(Extracted page text data)
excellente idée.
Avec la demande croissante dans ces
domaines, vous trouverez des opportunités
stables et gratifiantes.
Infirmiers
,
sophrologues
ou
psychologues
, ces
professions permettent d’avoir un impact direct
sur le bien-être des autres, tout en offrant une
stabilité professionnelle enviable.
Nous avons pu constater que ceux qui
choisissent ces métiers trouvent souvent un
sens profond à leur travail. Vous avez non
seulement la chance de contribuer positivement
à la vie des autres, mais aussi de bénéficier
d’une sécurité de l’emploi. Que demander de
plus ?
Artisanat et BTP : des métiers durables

**What you are asked to do:** Return exactly what appears in the records from the line with "sens profond à leur travail. Vous avez non" through the final line, and nothing else.

**Your solution:**
sens profond à leur travail. Vous avez non
seulement la chance de contribuer positivement
à la vie des autres, mais aussi de bénéficier
d’une sécurité de l’emploi. Que demander de
plus ?
Artisanat et BTP : des métiers durables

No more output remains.